- WORK REQUEST:
Repeat the records below exactly, leaving out any pictures.

DATA RECORDS: Begin

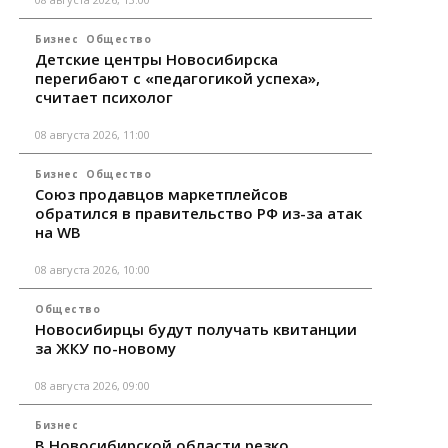
Бизнес
Общество
Детские центры Новосибирска
перегибают с «педагогикой успеха»,
считает психолог
08 августа 2026, 11:00
Бизнес
Общество
Союз продавцов маркетплейсов
обратился в правительство РФ из-за атак
на WB
08 августа 2026, 10:00
Общество
Новосибирцы будут получать квитанции
за ЖКУ по-новому
08 августа 2026, 09:00
Бизнес
В Новосибирской области резко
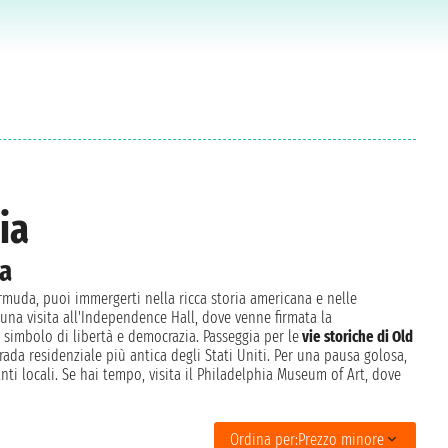
ia
da
rmuda, puoi immergerti nella ricca storia americana e nelle
n una visita all'Independence Hall, dove venne firmata la
 simbolo di libertà e democrazia. Passeggia per le
vie storiche di Old
a strada residenziale più antica degli Stati Uniti. Per una pausa golosa,
nti locali. Se hai tempo, visita il Philadelphia Museum of Art, dove
Ordina per:
Prezzo minore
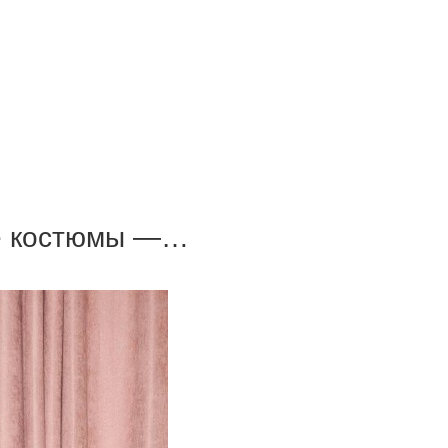
ые костюмы —…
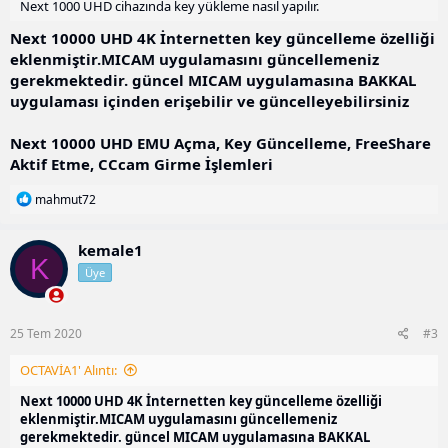
Next 1000 UHD cihazında key yükleme nasıl yapılır.
Next 10000 UHD 4K İnternetten key güncelleme özelliği
eklenmiştir.MICAM uygulamasını güncellemeniz
gerekmektedir. güncel MICAM uygulamasına BAKKAL
uygulaması içinden erişebilir ve güncelleyebilirsiniz
Next 10000 UHD EMU Açma, Key Güncelleme, FreeShare
Aktif Etme, CCcam Girme İşlemleri
T
mahmut72
e
p
k
kemale1
K
i
Üye
l
e
r
:
25 Tem 2020
#3
OCTAVİA1' Alıntı:
Next 10000 UHD 4K İnternetten key güncelleme özelliği
eklenmiştir.MICAM uygulamasını güncellemeniz
gerekmektedir. güncel MICAM uygulamasına BAKKAL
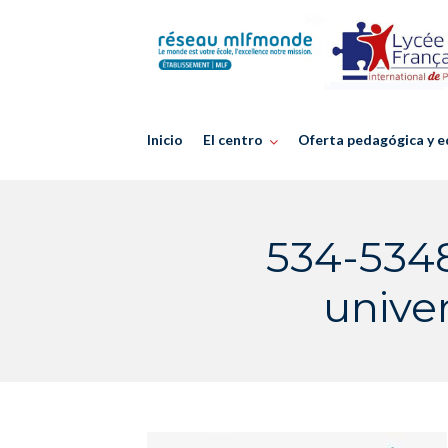
Skip
to
content
Inicio
El centro
Oferta pedagógica y e
534-5348
unive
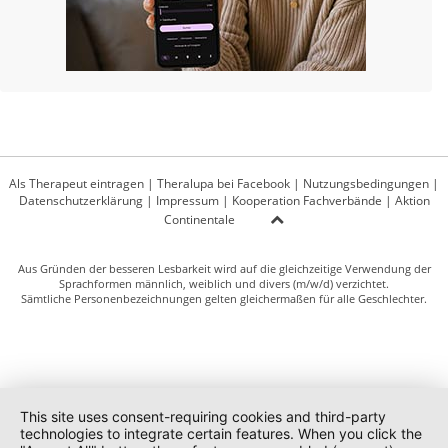
Als Therapeut eintragen
|
Theralupa bei Facebook
|
Nutzungsbedingungen
|
Datenschutzerklärung
|
Impressum
|
Kooperation Fachverbände
|
Aktion
Continentale
Aus Gründen der besseren Lesbarkeit wird auf die gleichzeitige Verwendung der
Sprachformen männlich, weiblich und divers (m/w/d) verzichtet.
Sämtliche Personenbezeichnungen gelten gleichermaßen für alle Geschlechter.
This site uses consent-requiring cookies and third-party
technologies to integrate certain features. When you click the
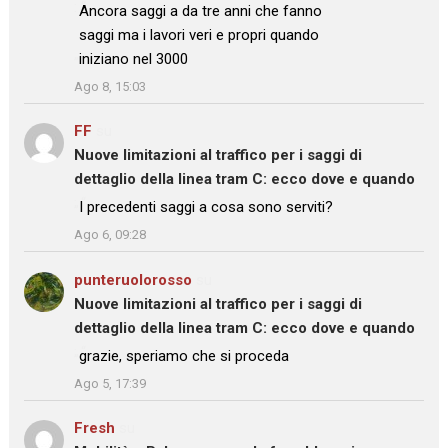
: “
Ancora saggi a da tre anni che fanno
saggi ma i lavori veri e propri quando
iniziano nel 3000
”
Ago 8, 15:03
FF
su
Nuove limitazioni al traffico per i saggi di
dettaglio della linea tram C: ecco dove e quando
: “
I precedenti saggi a cosa sono serviti?
”
Ago 6, 09:28
punteruolorosso
su
Nuove limitazioni al traffico per i saggi di
dettaglio della linea tram C: ecco dove e quando
: “
grazie, speriamo che si proceda
”
Ago 5, 17:39
Fresh
su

DATA RECORDS: End

- EXPECTED ANSWER:
Бизнес
Общество
Детские центры Новосибирска
перегибают с «педагогикой успеха»,
считает психолог
08 августа 2026, 11:00
Бизнес
Общество
Союз продавцов маркетплейсов
обратился в правительство РФ из-за атак
на WB
08 августа 2026, 10:00
Общество
Новосибирцы будут получать квитанции
за ЖКУ по-новому
08 августа 2026, 09:00
Бизнес
В Новосибирской области резко
ia
da
rmuda, puoi immergerti nella ricca storia americana e nelle
n una visita all'Independence Hall, dove venne firmata la
 simbolo di libertà e democrazia. Passeggia per le
vie storiche di Old
a strada residenziale più antica degli Stati Uniti. Per una pausa golosa,
nti locali. Se hai tempo, visita il Philadelphia Museum of Art, dove
Ordina per:
Prezzo minore
ые костюмы —…
Next 1000 UHD cihazında key yükleme nasıl yapılır.
Next 10000 UHD 4K İnternetten key güncelleme özelliği
eklenmiştir.MICAM uygulamasını güncellemeniz
gerekmektedir. güncel MICAM uygulamasına BAKKAL
uygulaması içinden erişebilir ve güncelleyebilirsiniz
Next 10000 UHD EMU Açma, Key Güncelleme, FreeShare
Aktif Etme, CCcam Girme İşlemleri
T
mahmut72
e
p
k
kemale1
K
i
Üye
l
e
r
:
25 Tem 2020
#3
OCTAVİA1' Alıntı:
Next 10000 UHD 4K İnternetten key güncelleme özelliği
eklenmiştir.MICAM uygulamasını güncellemeniz
gerekmektedir. güncel MICAM uygulamasına BAKKAL
Skip
to
content
Inicio
El centro
Oferta pedagógica y e
534-5348
unive
Als Therapeut eintragen
|
Theralupa bei Facebook
|
Nutzungsbedingungen
|
Datenschutzerklärung
|
Impressum
|
Kooperation Fachverbände
|
Aktion
Continentale
Aus Gründen der besseren Lesbarkeit wird auf die gleichzeitige Verwendung der
Sprachformen männlich, weiblich und divers (m/w/d) verzichtet.
Sämtliche Personenbezeichnungen gelten gleichermaßen für alle Geschlechter.
This site uses consent-requiring cookies and third-party
technologies to integrate certain features. When you click the
: “
Ancora saggi a da tre anni che fanno
saggi ma i lavori veri e propri quando
iniziano nel 3000
”
Ago 8, 15:03
FF
su
Nuove limitazioni al traffico per i saggi di
dettaglio della linea tram C: ecco dove e quando
: “
I precedenti saggi a cosa sono serviti?
”
Ago 6, 09:28
punteruolorosso
su
Nuove limitazioni al traffico per i saggi di
dettaglio della linea tram C: ecco dove e quando
: “
grazie, speriamo che si proceda
”
Ago 5, 17:39
Fresh
su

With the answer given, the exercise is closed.